Last Updated on June 1, 2019, by eNotes Editorial. Word Count: 841
When Mama Day first appeared in 1988, the novel was met with mixed reviews. Some reviewers had a great respect for Naylor's ambitious book and its accomplishments, while others were simply confused. Those who liked the book commented on its power to absorb the reader in its magical world. As Rachel Hass wrote in the Boston Review, "The rhythm of the prose pulls you inside the story like a magnet." And in the Los Angeles Times, Rita Mae Brown urged, "Don't worry about finding the plot. Let the plot find you." But she also admitted, "Naylor's technique can be a confusing one to read." While Brown found this difficulty to be surmountable, leaving readers with rich rewards for their efforts, others did not.

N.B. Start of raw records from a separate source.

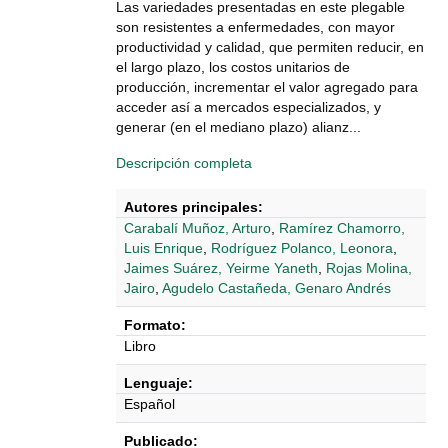
Las variedades presentadas en este plegable
son resistentes a enfermedades, con mayor
productividad y calidad, que permiten reducir, en
el largo plazo, los costos unitarios de
producción, incrementar el valor agregado para
acceder así a mercados especializados, y
generar (en el mediano plazo) alianz...
Descripción completa
Autores principales:
Carabalí Muñoz, Arturo
,
Ramírez Chamorro,
Luis Enrique
,
Rodríguez Polanco, Leonora
,
Jaimes Suárez, Yeirme Yaneth
,
Rojas Molina,
Jairo
,
Agudelo Castañeda, Genaro Andrés
Formato:
Libro
Lenguaje:
Español
Publicado:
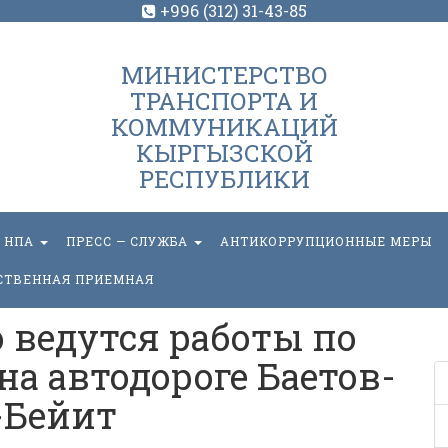
+996 (312) 31-43-85
МИНИСТЕРСТВО
ТРАНСПОРТА И
КОММУНИКАЦИЙ
КЫРГЫЗСКОЙ
РЕСПУБЛИКИ
НПА
ПРЕСС — СЛУЖБА
АНТИКОРРУПЦИОННЫЕ МЕРЫ
СТВЕННАЯ ПРИЕМНАЯ
 ведутся работы по
на автодороге Баетов-
-Бейит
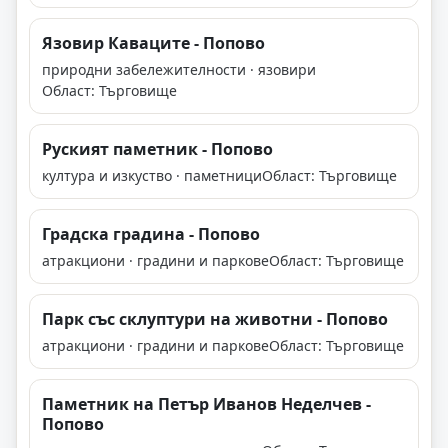
Язовир Каваците - Попово
природни забележителности · язовири
Област: Търговище
Руският паметник - Попово
култура и изкуство · паметници
Област: Търговище
Градска градина - Попово
атракциони · градини и паркове
Област: Търговище
Парк със склуптури на животни - Попово
атракциони · градини и паркове
Област: Търговище
Паметник на Петър Иванов Неделчев -
Попово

What seemed to bother reviewers most were the novel's diversity of speakers and its mixture of realism and fantasy. Linda Simon, in the Women's Review of Books, criticized Naylor for not "opt[ing] for character development in a more realistic setting." In the end, Simon felt that too many questions were left unanswered because of the novel's reliance on magic to resolve the situation. But for Bharati Mukherjee in The New York Times Book Review, it was the sections about the magical world of Willow Springs that carried the novel. Naylor "is less proficient in making the familiar wondrous than she is making the wondrous familiar," she concluded. Overall, although some reviewers found the novel confusing, many believed that Naylor had established herself as an important author with Mama Day.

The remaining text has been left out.